▶ Task instructions: Copy out the data below as written; omit any images.

▶ Information supplied:
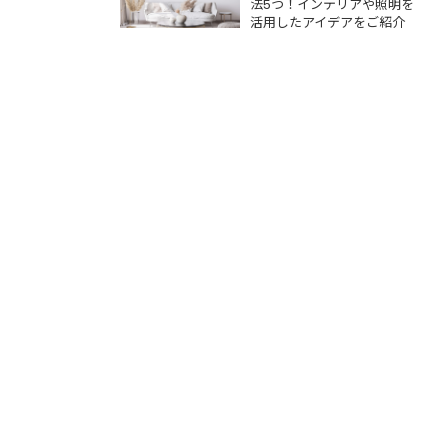
をご紹介
法5つ！インテリアや照明を
活用したアイデアをご紹介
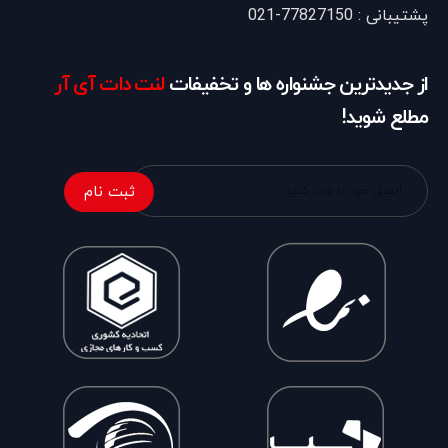
پشتیبانی : 77827150-021
از جدیدترین جشنواره ها و تخفیفات
لنت دات آی آر
مطلع شوید!
ثبت نام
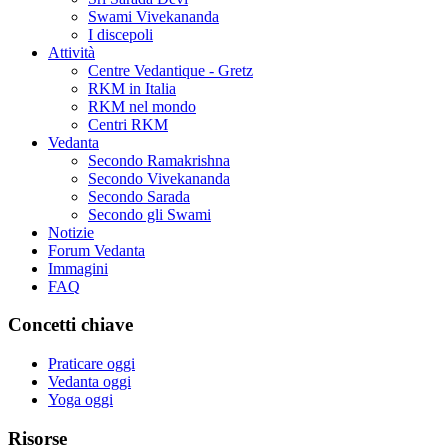
Swami Vivekananda
I discepoli
Attività
Centre Vedantique - Gretz
RKM in Italia
RKM nel mondo
Centri RKM
Vedanta
Secondo Ramakrishna
Secondo Vivekananda
Secondo Sarada
Secondo gli Swami
Notizie
Forum Vedanta
Immagini
FAQ
Concetti chiave
Praticare oggi
Vedanta oggi
Yoga oggi
Risorse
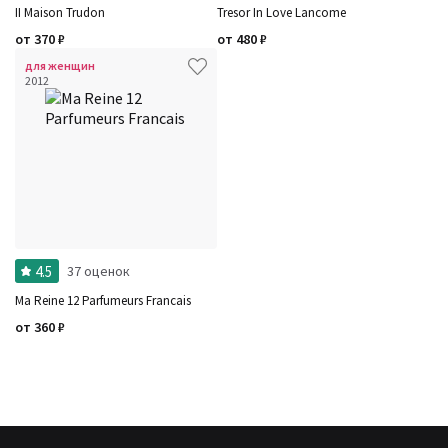
II Maison Trudon
Tresor In Love Lancome
от
370
₽
от
480
₽
для женщин
2012
4.5
37 оценок
Ma Reine 12 Parfumeurs Francais
от
360
₽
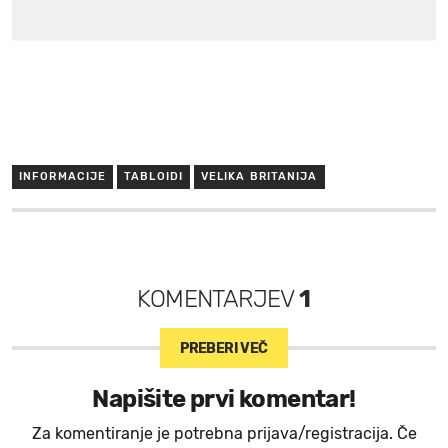
INFORMACIJE
TABLOIDI
VELIKA BRITANIJA
KOMENTARJEV
1
PREBERI VEČ
Napišite prvi komentar!
Za komentiranje je potrebna prijava/registracija. Če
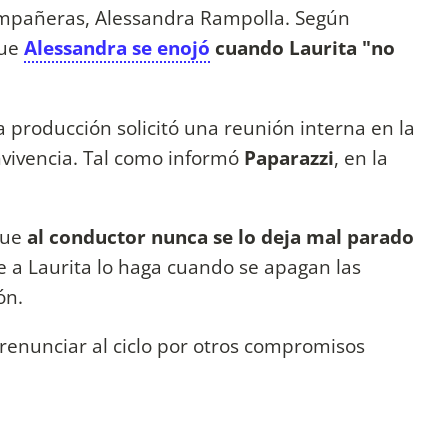
ompañeras, Alessandra Rampolla. Según
que
Alessandra se enojó
cuando Laurita "no
 la producción solicitó una reunión interna en la
vivencia. Tal como informó
Paparazzi
, en la
que
al conductor nunca se lo deja mal parado
le a Laurita lo haga cuando se apagan las
ón.
renunciar al ciclo por otros compromisos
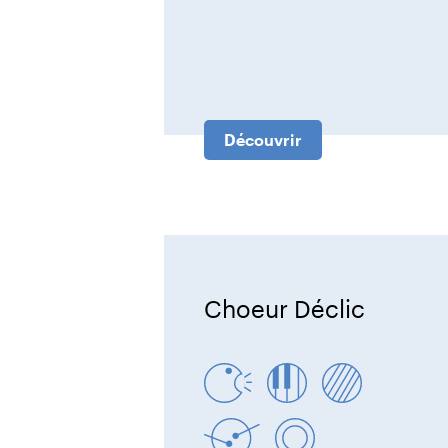
Découvrir
Choeur Déclic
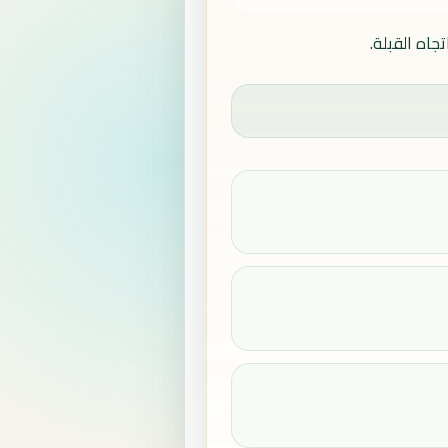
اه القبلة.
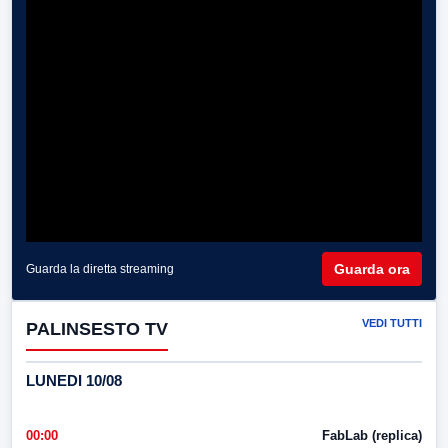
Guarda ora
Guarda la diretta streaming
VEDI TUTTI
PALINSESTO TV
LUNEDI 10/08
00:00
FabLab (replica)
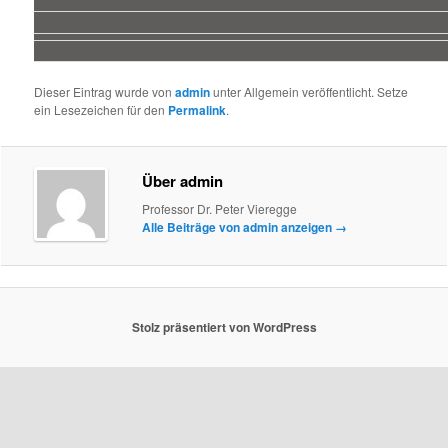
Dieser Eintrag wurde von
admin
unter Allgemein veröffentlicht. Setze
ein Lesezeichen für den
Permalink
.
Über admin
Professor Dr. Peter Vieregge
Alle Beiträge von admin anzeigen
→
Stolz präsentiert von WordPress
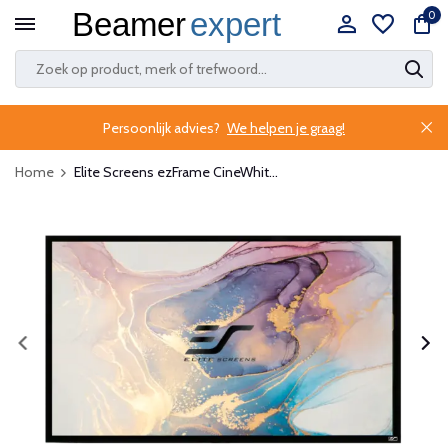
0
Persoonlijk advies?
We helpen je graag!
Home
Elite Screens ezFrame CineWhit...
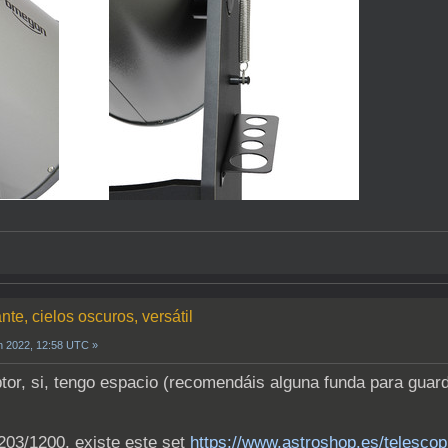
ante, cielos oscuros, versátil
n 2022, 12:58 UTC »
btor, si, tengo espacio (recomendáis alguna funda para guar
203/1200, existe este set
https://www.astroshop.es/telesco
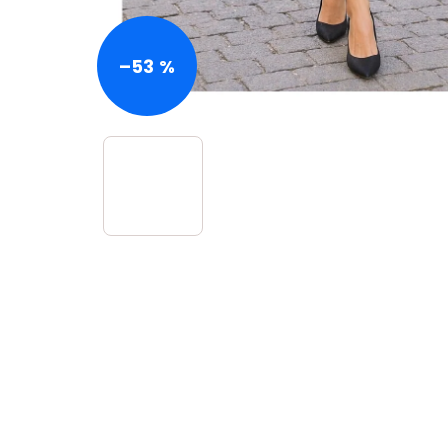
–53 %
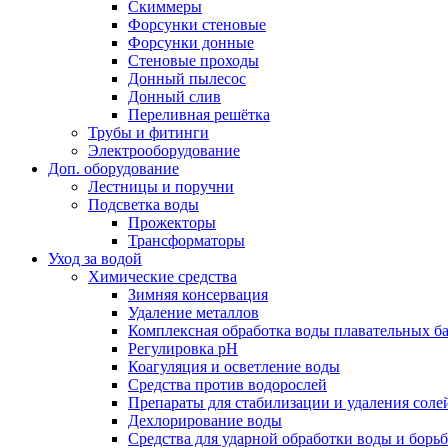
Скиммеры
Форсунки стеновые
Форсунки донные
Стеновые проходы
Донный пылесос
Донный слив
Переливная решётка
Трубы и фитинги
Электрооборудование
Доп. оборудование
Лестницы и поручни
Подсветка воды
Прожекторы
Трансформаторы
Уход за водой
Химические средства
Зимняя консервация
Удаление металлов
Комплексная обработка воды плавательных б
Регулировка рH
Коагуляция и осветление воды
Средства против водорослей
Препараты для стабилизации и удаления соле
Дехлорирование воды
Средства для ударной обработки воды и борь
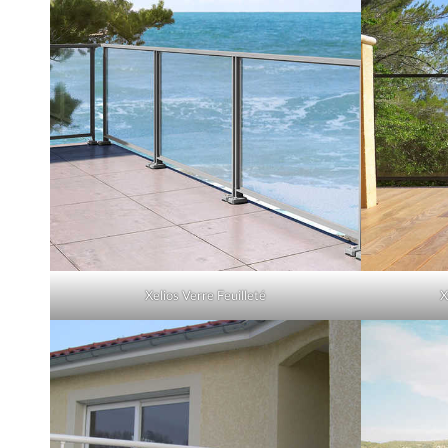
Xelios Verre Feuilleté
X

▶ Solution to the problem:
をご紹介
法5つ！インテリアや照明を
活用したアイデアをご紹介
پشتیبانی : 77827150-021
از جدیدترین جشنواره ها و تخفیفات
لنت دات آی آر
مطلع شوید!
ثبت نام
Swami Vivekananda
I discepoli
Attività
Centre Vedantique - Gretz
RKM in Italia
RKM nel mondo
Centri RKM
Vedanta
Secondo Ramakrishna
Secondo Vivekananda
Secondo Sarada
Secondo gli Swami
Notizie
Forum Vedanta
Immagini
FAQ
Concetti chiave
Praticare oggi
Vedanta oggi
Yoga oggi
Risorse
II Maison Trudon
Tresor In Love Lancome
от
370
₽
от
480
₽
для женщин
2012
4.5
37 оценок
Ma Reine 12 Parfumeurs Francais
от
360
₽
INFORMACIJE
TABLOIDI
VELIKA BRITANIJA
KOMENTARJEV
1
PREBERI VEČ
Napišite prvi komentar!
Za komentiranje je potrebna prijava/registracija. Če
ompañeras, Alessandra Rampolla. Según
que
Alessandra se enojó
cuando Laurita "no
 la producción solicitó una reunión interna en la
vivencia. Tal como informó
Paparazzi
, en la
que
al conductor nunca se lo deja mal parado
le a Laurita lo haga cuando se apagan las
ón.
renunciar al ciclo por otros compromisos
Découvrir
Choeur Déclic
اه القبلة.
Guarda ora
Guarda la diretta streaming
VEDI TUTTI
PALINSESTO TV
LUNEDI 10/08
00:00
FabLab (replica)
Dieser Eintrag wurde von
admin
unter Allgemein veröffentlicht. Setze
ein Lesezeichen für den
Permalink
.
Über admin
Professor Dr. Peter Vieregge
Alle Beiträge von admin anzeigen
→
Stolz präsentiert von WordPress
0
Persoonlijk advies?
We helpen je graag!
Home
Elite Screens ezFrame CineWhit...
ante, cielos oscuros, versátil
n 2022, 12:58 UTC »
btor, si, tengo espacio (recomendáis alguna funda para guar
203/1200, existe este set
https://www.astroshop.es/telesco
–53 %
Скиммеры
Форсунки стеновые
Форсунки донные
Стеновые проходы
Донный пылесос
Донный слив
Переливная решётка
Трубы и фитинги
Электрооборудование
Доп. оборудование
Лестницы и поручни
Подсветка воды
Прожекторы
Трансформаторы
Уход за водой
Химические средства
Зимняя консервация
Удаление металлов
Комплексная обработка воды плавательных б
Регулировка рH
Коагуляция и осветление воды
Средства против водорослей
Препараты для стабилизации и удаления соле
Дехлорирование воды
Средства для ударной обработки воды и борь
Xelios Verre Feuilleté
X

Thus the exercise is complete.